Two Italian documentaries filmed during lockdown make their debut. In addition to Segre’s “Molecules”, director Luca Guadagnino, whose documentary about Italian shoemaker Salvatore Ferragamo is an official out-of-competition film, offered a last-minute short “Fiori, Fiori, Fiori!” Out about reconnecting with his youth. friends in Sicily during the lockdown.

Spanish director Pedro Almodovar will premiere his first-ever English-language film, “The Human Voice,” which he filmed and edited in the weeks after Spain’s closure ended. The short, adapted from Jean Cocteau’s play of the same name, stars Tilda Swinton, who this year, along with Hong Kong director Ann Hui, takes home a Golden Lion Lifetime Achievement award in Venice.
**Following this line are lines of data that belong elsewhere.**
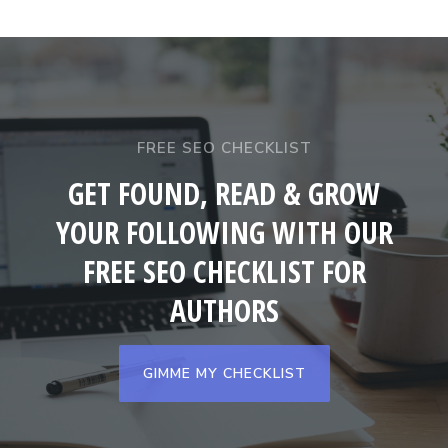
FREE SEO CHECKLIST
GET FOUND, READ & GROW
YOUR FOLLOWING WITH OUR
FREE SEO CHECKLIST FOR
AUTHORS
GIMME MY CHECKLIST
Cate Blanchett leads the head jury, adding Matt Dillon at the last minute after Romanian director Cristi Puiu stepped down.
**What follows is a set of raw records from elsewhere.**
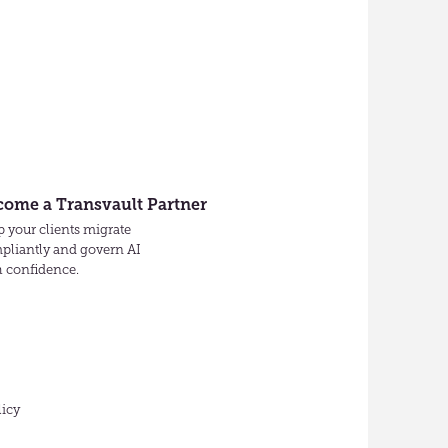
come a Transvault Partner
 your clients migrate
pliantly and govern AI
h confidence.
licy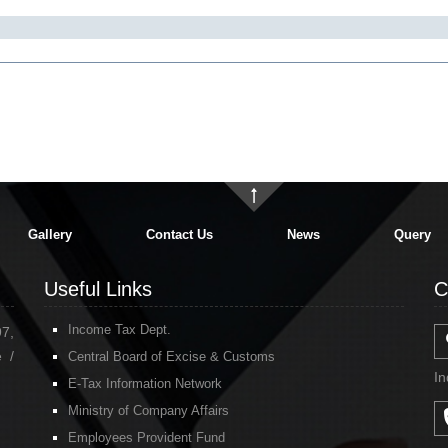
Gallery
Contact Us
News
Query
Useful Links
C
Income Tax Dept.
97,
 /
Central Board of Excise & Customs
In
E-Tax Information Network
Ministry of Company Affairs
Employees Provident Fund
But other A-list celebrities largely stay away or participate in press conferences and panels through Zoom. Venice itself has a long way to go to recover from the economic devastation of a pandemic, the halt of cruise ships and a lockdown on a city beloved by the jet set.

Venice was already brought to its knees by the historic “acqua alta” floods in November last year, which raised deep questions about how Italy’s lagoon city will function when climate change and rising sea levels pose a growing threat.

“The city has not been operating since November,” said gondolier Maurizio Carlotto. “There is nothing. Nothing at all. The hotels that are open are half empty. When you look at the restaurants at night, they are empty.”

“To get Venice, and tourism in general, back on track, we need an end to this virus,” he said, looking out at a horribly empty canal. “They need to find the antidote.”